• PROBLEM TO SOLVE:
Only the text belongs in the copy. Transcribe the data exactly and drop any pictures.
------ MATERIAL FOR THIS EXERCISE ------
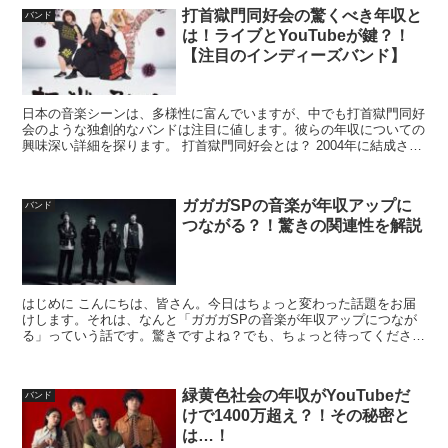
打首獄門同好会の驚くべき年収と
バンド
は！ライブとYouTubeが鍵？！
【注目のインディーズバンド】
日本の音楽シーンは、多様性に富んでいますが、中でも打首獄門同好
会のような独創的なバンドは注目に値します。彼らの年収についての
興味深い詳細を探ります。 打首獄門同好会とは？ 2004年に結成され
た打首獄門同好会は、日常をユーモラスに描いた歌詞...
ガガガSPの音楽が年収アップに
バンド
つながる？！驚きの関連性を解説
はじめに こんにちは、皆さん。今日はちょっと変わった話題をお届
けします。それは、なんと「ガガガSPの音楽が年収アップにつなが
る」っていう話です。驚きですよね？でも、ちょっと待ってくださ
い。一緒にこの驚きの関連性を探ってみましょう。 ガガガS...
緑黄色社会の年収がYouTubeだ
バンド
けで1400万超え？！その秘密と
は…！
------
• WRITTEN RESPONSE:
打首獄門同好会の驚くべき年収と
バンド
は！ライブとYouTubeが鍵？！
【注目のインディーズバンド】
日本の音楽シーンは、多様性に富んでいますが、中でも打首獄門同好
会のような独創的なバンドは注目に値します。彼らの年収についての
興味深い詳細を探ります。 打首獄門同好会とは？ 2004年に結成され
た打首獄門同好会は、日常をユーモラスに描いた歌詞...
ガガガSPの音楽が年収アップに
バンド
つながる？！驚きの関連性を解説
はじめに こんにちは、皆さん。今日はちょっと変わった話題をお届
けします。それは、なんと「ガガガSPの音楽が年収アップにつなが
る」っていう話です。驚きですよね？でも、ちょっと待ってくださ
い。一緒にこの驚きの関連性を探ってみましょう。 ガガガS...
緑黄色社会の年収がYouTubeだ
バンド
けで1400万超え？！その秘密と
は…！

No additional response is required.